Have you ever had that feeling of being at the end of your rope? As if all your hard work has been for nothing?
I certainly have.
As regular readers will know, I’ve been on a recent quest to understand and resolve the issues related to Grace’s diet. I’ve read books, blogs, informational websites, talked to friends and experts on the topic. There is a lot of data out there, much of it consistent.
The research and facts point out that most commercially produced dog foods aren’t that nutritious, but you certainly can find ones that are healthy for Fido. It’s also clear that homemade food and raw meat diets are excellent choices for canines, but like anything, they have pros and cons.
We tried three high-quality commercial kibbles that made Grace sick. So I thought moving to a homemade diet would solve those problems, even if it meant extra work. As we moved forward, she had occasional upsets, but I persevered, thinking that I just needed to figure out the ratios between proteins and grains. Truth be told, I longed for the simple days when I opened a lid on the container and scooped out a portion of dry kibble, dropped it in her dish, and meal time was done. No prep, no mess, no clean-up. You have to keep in mind that I don’t like spending any more time in the kitchen than I need to.
Making homemade meals for dogs is cumbersome. In addition to the recipe searches, planning, grocery shopping, and cooking times, it includes the daily processes of thawing and warming food. It’s not as simple as microwaving (that’s a no-no as it destroys important enzymes). Dog food prep was becoming a constant activity.
To make matters worse, the time and energy I was spending on food education and preparation wasn’t helping at all. Instead of enjoying a healthy dog, we were busy cleaning furniture and bedding caused from upset stomachs, not to mention being awaken two nights in a row on frigid cold nights for emergency bathroom runs.
All these bumps in the road were, quite frankly, leaving me frustrated. At my wit’s end, I called a holistic vet in our area. Our primary vet had recommended a holistic approach when we had been discussing vaccination protocols, so I decided to explore this as well. Lucky for me, he could see us right away, because I wasn’t sure what to feed Grace next.
After leaving his office on Tuesday morning, I was armed with new data that I never knew I could get, and I immediately became thankful for those bumps in the road. Every mishap creates the opportunity to learn more.
I couldn’t explain his process and methodology intelligently, so I won’t try. He confirmed much of what I had learned from other sources, added his own opinion on topics, and provided a whole new approach I had never even heard of. He was able to test different food types specifically to Grace’s system and determine which ones she could tolerate and which ones she couldn’t. I left with a long list of ‘yes’ and ‘no’ options: she can tolerate beef and bison, but not corn or chicken.
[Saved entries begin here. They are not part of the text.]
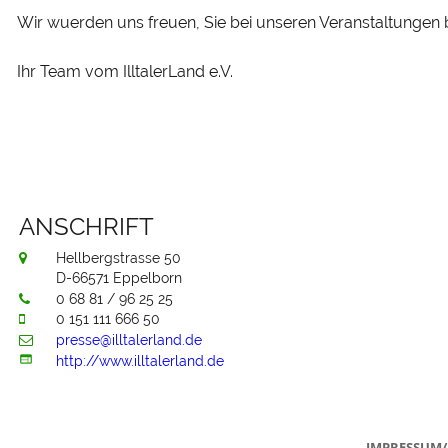
Wir wuerden uns freuen, Sie bei unseren Veranstaltungen
Ihr Team vom IlltalerLand e.V.
ANSCHRIFT
Hellbergstrasse 50 

D-66571 Eppelborn
0 68 81 / 96 25 25

0 151 111 666 50

presse@illtalerland.de


http://www.illtalerland.de
IMPRESSUM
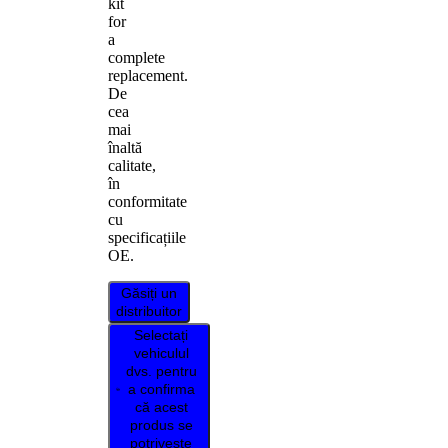
kit
for
a
complete
replacement.
De
cea
mai
înaltă
calitate,
în
conformitate
cu
specificațiile
OE.
Găsiți un
distribuitor
Selectați
vehiculul
dvs. pentru
a confirma
că acest
produs se
potrivește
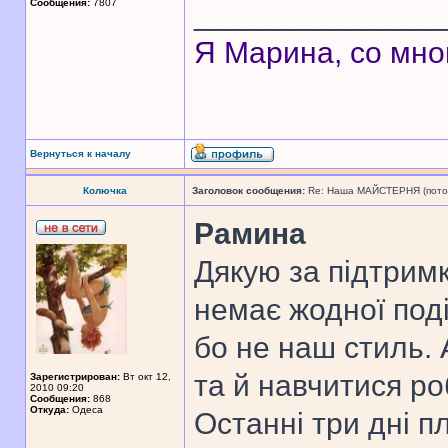
Сообщения:
7807
______________
Я Марина, со мно
Вернуться к началу
Колючка
Заголовок сообщения:
Re: Наша МАЙСТЕРНЯ (поточн
Рамина
Дякую за підтрим
немає жодної поді
бо не наш стиль. 
та й навчитися ро
Зарегистрирован:
Вт окт 12,
2010 09:20
Сообщения:
868
Откуда:
Одеса
Останні три дні п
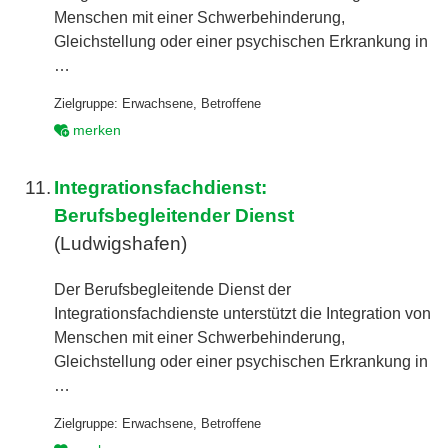
Menschen mit einer Schwerbehinderung,
Gleichstellung oder einer psychischen Erkrankung in
…
Zielgruppe:
Erwachsene
,
Betroffene
merken
11.
Integrationsfachdienst:
Berufsbegleitender Dienst
(Ludwigshafen)
Der Berufsbegleitende Dienst der
Integrationsfachdienste unterstützt die Integration von
Menschen mit einer Schwerbehinderung,
Gleichstellung oder einer psychischen Erkrankung in
…
Zielgruppe:
Erwachsene
,
Betroffene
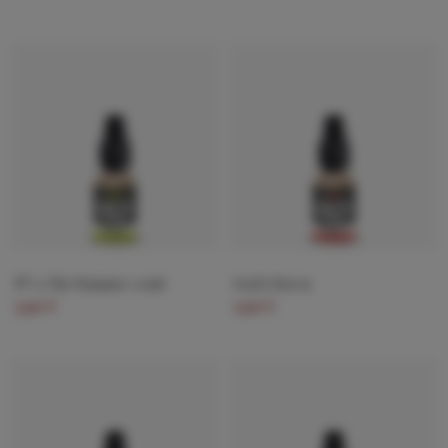
N°11 The Hammer 10ml
Early Haven
5,90 €
5,90 €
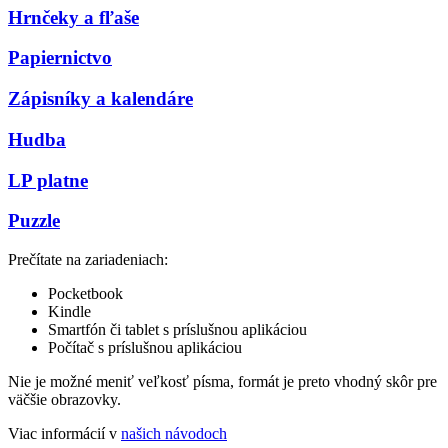
Hrnčeky a fľaše
Papiernictvo
Zápisníky a kalendáre
Hudba
LP platne
Puzzle
Prečítate na zariadeniach:
Pocketbook
Kindle
Smartfón či tablet s príslušnou aplikáciou
Počítač s príslušnou aplikáciou
Nie je možné meniť veľkosť písma, formát je preto vhodný skôr pre
väčšie obrazovky.
Viac informácií v
našich návodoch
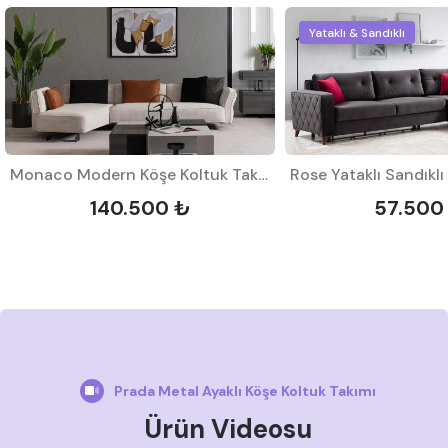
Yataklı & Sandıklı
Monaco Modern Köşe Koltuk Takımı
140.500 ₺
57.500
Prada Metal Ayaklı Köşe Koltuk Takımı
Ürün Videosu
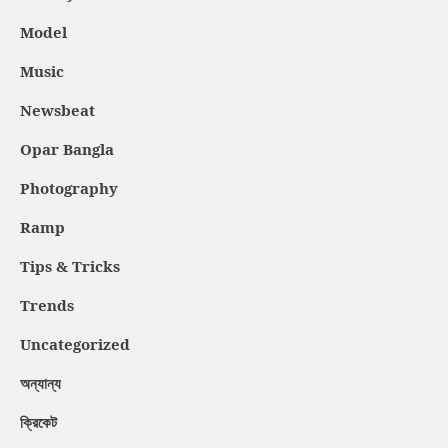
Model
Music
Newsbeat
Opar Bangla
Photography
Ramp
Tips & Tricks
Trends
Uncategorized
অন্যান্য
ক্রিকেট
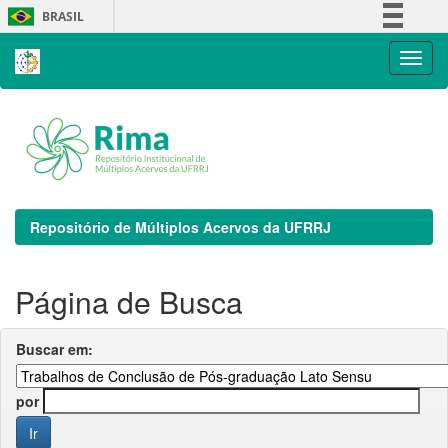
Skip
BRASIL
navigation
Simplifique!
Comunica BR
Participe
Acesso à informação
Legislação
Canais
Repositório de Múltiplos Acervos da UFRRJ
Página de Busca
Buscar em:
por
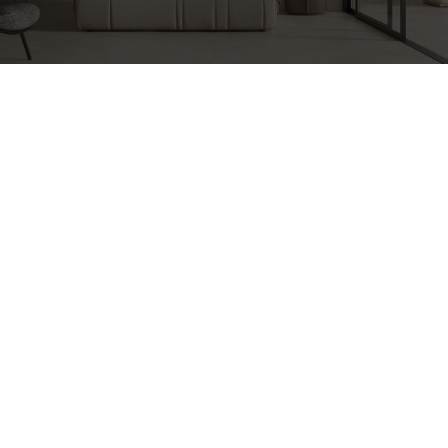
Форматы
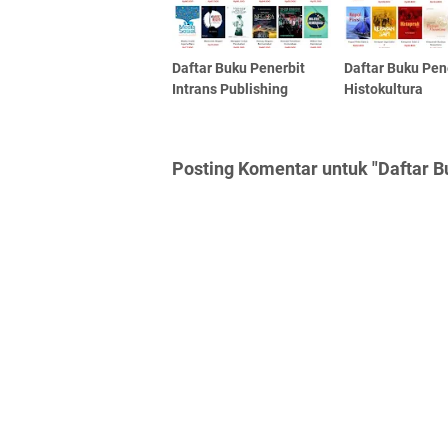
Daftar Buku Penerbit
Daftar Buku Pen
Intrans Publishing
Histokultura
Posting Komentar untuk "Daftar B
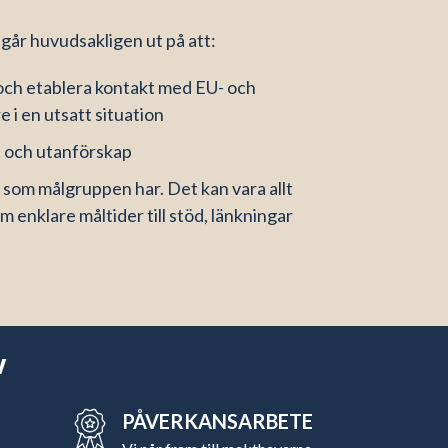
år huvudsakligen ut på att:
 och etablera kontakt med EU- och
i en utsatt situation
 och utanförskap
 som målgruppen har. Det kan vara allt
 enklare måltider till stöd, länkningar
v
PÅVERKANSARBETE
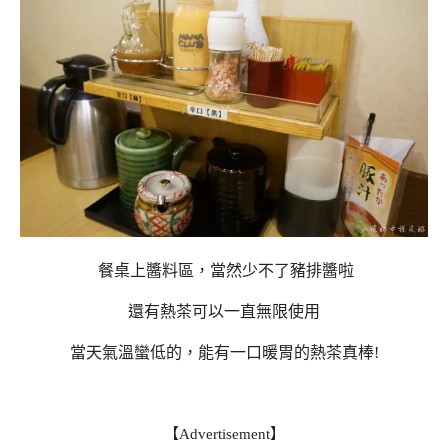
餐桌上醬料區，當然少不了豬排醬啦
還有熱茶可以一直無限使用
當天氣溫蠻低的，能有一口暖胃的熱茶真棒!
【Advertisement】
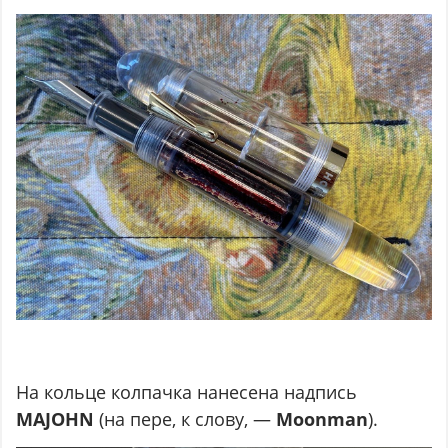
На кольце колпачка нанесена надпись
MAJOHN
(на пере, к слову, —
Moonman
).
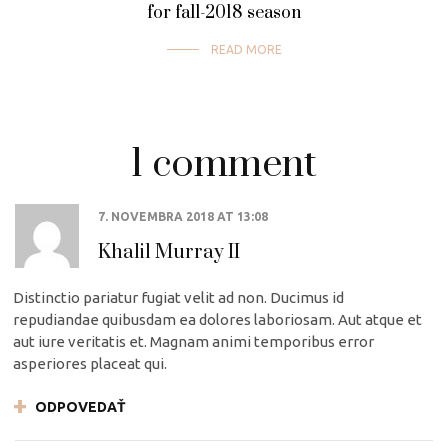
for fall-2018 season
READ MORE
1 comment
7. NOVEMBRA 2018
AT
13:08
Khalil Murray II
Distinctio pariatur fugiat velit ad non. Ducimus id
repudiandae quibusdam ea dolores laboriosam. Aut atque et
aut iure veritatis et. Magnam animi temporibus error
asperiores placeat qui.
ODPOVEDAŤ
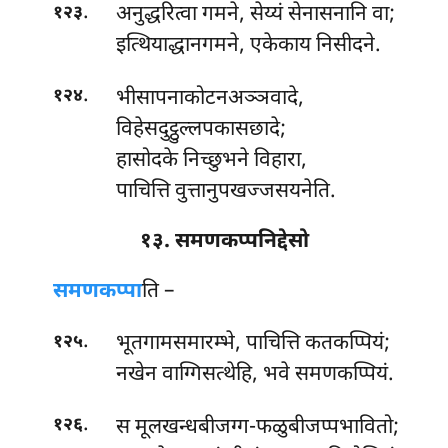
.
अनुद्धरित्वा
गमने, सेय्यं सेनासनानि वा;
१२३
इत्थियाद्धानगमने, एकेकाय निसीदने.
.
भीसापनाकोटनअञ्ञवादे,
१२४
विहेसदुट्ठुल्लपकासछादे;
हासोदके निच्छुभने विहारा,
पाचित्ति वुत्तानुपखज्जसयनेति.
१३. समणकप्पनिद्देसो
समणकप्पा
ति –
.
भूतगामसमारम्भे, पाचित्ति कतकप्पियं;
१२५
नखेन वाग्गिसत्थेहि, भवे समणकप्पियं.
.
स मूलखन्धबीजग्ग-फळुबीजप्पभावितो;
१२६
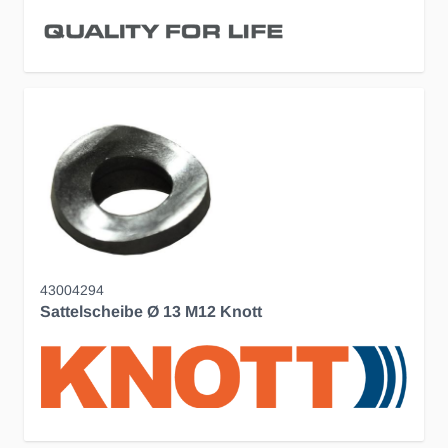
43004294
Sattelscheibe Ø 13 M12 Knott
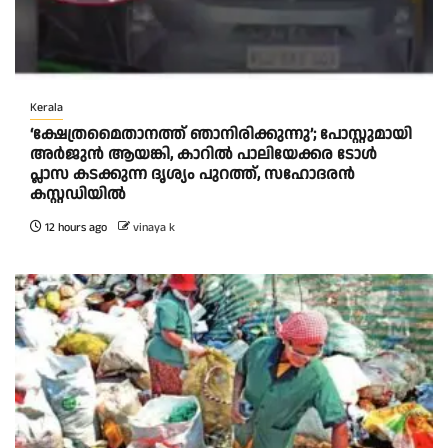
Kerala
‘ക്ഷേത്രമൈതാനത്ത് ഞാനിരിക്കുന്നു’; പോസ്റ്റുമായി
അർജുൻ ആയങ്കി, കാറിൽ പാലിയേക്കര ടോൾ
പ്ലാസ കടക്കുന്ന ദൃശ്യം പുറത്ത്, സഹോദരൻ
കസ്റ്റഡിയിൽ
12 hours ago
vinaya k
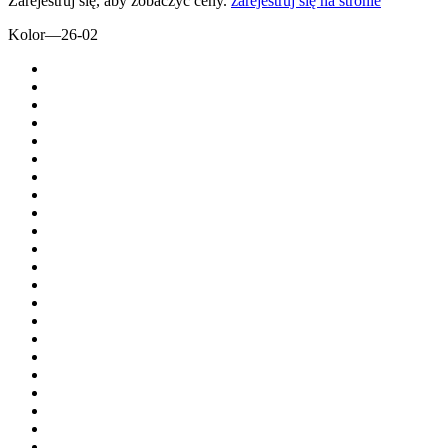
Zarejestruj się, aby zobaczyć ceny.
zarejestruj się na stronie
Kolor
—
26-02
Turns out that my yummy-looking rice-filled muffins were contributing to digestive distress.
As I left, I had an enormous sense of relief because I had specific information about Grace. That’s exactly the same type of benefit that scientifically developed assessments can offer to managers. When we have customized information about a person and a situation, it not only eliminates the guesswork, it dramatically improves the quality of our decisions.
So often, management and leadership theories make complete sense when we hear about them in general terms. For example, all managers know they need to delegate tasks to the team in order to accomplish more. And the idea of delegating seems straight-forward. Yet the way in which you delegate to two different people depends on who you are delegating to.
I thought making homemade food would solve the problem. Yet I unintentionally served her foods that were not at all good for her system. What are you doing unintentionally that isn’t serving your team well?
Look at the bumps in the road as opportunities for further exploration. You might be surprised at what you discover.